Gastric cancer (GC) remains one of the most common causes of cancer-related death worldwide, although its incidence is decreasing. Despite recent improvements in the early diagnosis and effective treatment of GC, its progression and metastasis are major contributors to GC-related death (1-3). Therefore, an understanding of the molecular and biological changes underlying the progression and metastasis of GC is required to predict outcomes, personalize treatment and improve the survival rates of GC patients.

The B-cell leukemia/lymphoma-2 (Bcl-2) protein family regulates the integrity of the outer mitochondrial membrane and intrinsic pathways of apoptosis. The Bcl-2 family comprises pro- and anti-apoptotic members. The pro-apoptotic members control the release of cytochrome c, and subsequent activation of caspases. In contrast, anti-apoptotic members such as Bcl-2, Bcl-xL, Bcl-w, A1 and myeloid cell leukemia-1 (Mcl-1) promote cell survival by inhibiting pro-apoptotic proteins, including Bim, Bax, and Bak (4–7).

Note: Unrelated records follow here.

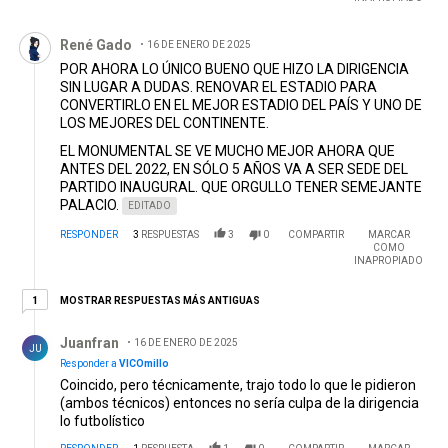
Comentario de René Gado.
René Gado
16 DE ENERO DE 2025
POR AHORA LO ÚNICO BUENO QUE HIZO LA DIRIGENCIA
SIN LUGAR A DUDAS. RENOVAR EL ESTADIO PARA
CONVERTIRLO EN EL MEJOR ESTADIO DEL PAÍS Y UNO DE
LOS MEJORES DEL CONTINENTE.
EL MONUMENTAL SE VE MUCHO MEJOR AHORA QUE
ANTES DEL 2022, EN SÓLO 5 AÑOS VA A SER SEDE DEL
PARTIDO INAUGURAL. QUE ORGULLO TENER SEMEJANTE
PALACIO.
EDITADO
RESPONDER
3
RESPUESTAS
3
0
COMPARTIR
MARCAR
COMO
INAPROPIADO
1 respuesta más antiguas
MOSTRAR RESPUESTAS MÁS ANTIGUAS
1
Respuesta de Juanfran.
Juanfran
16 DE ENERO DE 2025
JU
Responder a
VICOmillo
Coincido, pero técnicamente, trajo todo lo que le pidieron
(ambos técnicos) entonces no sería culpa de la dirigencia
lo futbolístico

Mcl-1 is a rapidly inducible, anti-apoptotic Bcl-2 protein with a very short half-life. Cells with increased Mcl-1 expression levels exhibit inhibition of apoptosis and cell cycle progression, and chemoresistance (8–11). Increased expression of Mcl-1 occurs in a variety of human cancers and is strongly associated with resistance to therapies, tumor progression, and poor prognosis in most cancers, including GC (12–17). Therefore, Mcl-1 could be a promising molecular target with respect to improving treatment strategies and outcomes for cancer patients.

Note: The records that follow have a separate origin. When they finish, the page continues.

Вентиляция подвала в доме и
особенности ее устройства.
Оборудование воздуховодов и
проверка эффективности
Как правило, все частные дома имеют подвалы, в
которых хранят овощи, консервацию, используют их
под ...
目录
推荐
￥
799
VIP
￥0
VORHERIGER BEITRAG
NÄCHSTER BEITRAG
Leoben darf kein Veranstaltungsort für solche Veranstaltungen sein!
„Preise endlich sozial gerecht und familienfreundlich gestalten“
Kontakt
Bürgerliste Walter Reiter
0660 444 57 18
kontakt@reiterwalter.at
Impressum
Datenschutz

Epithelial-mesenchymal transition (EMT) is a complex process that has been observed in embryonic development, differentiation of normal tissues and organs, wound healing, and cancer progression. During EMT, cells lose their epithelial characteristics and gain mesenchymal phenotypes, which are correlated with increased motility and invasion (18-22). Mesenchymal cells tend to dedifferentiate and acquire stem cell or tumorigenic phenotypes, such as invasion, metastasis, resistance to apoptosis and drug resistance during EMT progression (18–22).

EMT has been implicated in cancer progression and metastasis, and is associated with poor clinical prognosis in a variety of human cancers (18–22). However, the interaction between Mcl-1 and EMT in human GC is unclear. We investigated the impact of Mcl-1 expression levels on EMT and the underlying signaling pathways in human GC cells.

Materials and methods

Cell culture and transfection with small interfering RNAs (siRNAs)

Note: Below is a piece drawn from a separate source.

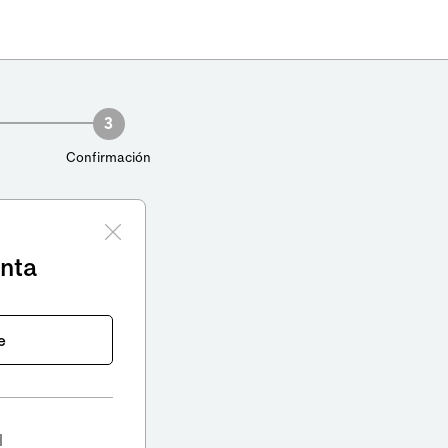
3
Confirmación
enta
e
l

Human GC cell lines, AGS and SNU638, were obtained from the American Type Culture Collection (ATCC; Manassas, VA, USA) and the Korean Cell Line Bank (Seoul, Korea), respectively. Cells were cultured in RPMI-1640 medium containing 25 mM HEPES and supplemented with 10% fetal bovine serum (FBS) (both from Hyclone, Logan, UT, USA), 50 U/ml penicillin, and 50 μg/ml streptomycin (Gibco, Grand Island, NY, USA). Cultures were incubated at 37°C in 5% CO2 in a humidified environment. Cells were seeded on plates at a density such that they would be 40-50% confluent at the time of transfection. The Mcl-1-specific and control-scrambled siRNA duplexes were purchased from Bioneer (Daeheon, Korea) and Qiagen (Germantown, MD, USA), respectively. The siRNAs were transfected into cells using Lipofectamine® RNAiMAX (Invitrogen, Carlsbad, CA, USA) according to the manufacturer’s instructions.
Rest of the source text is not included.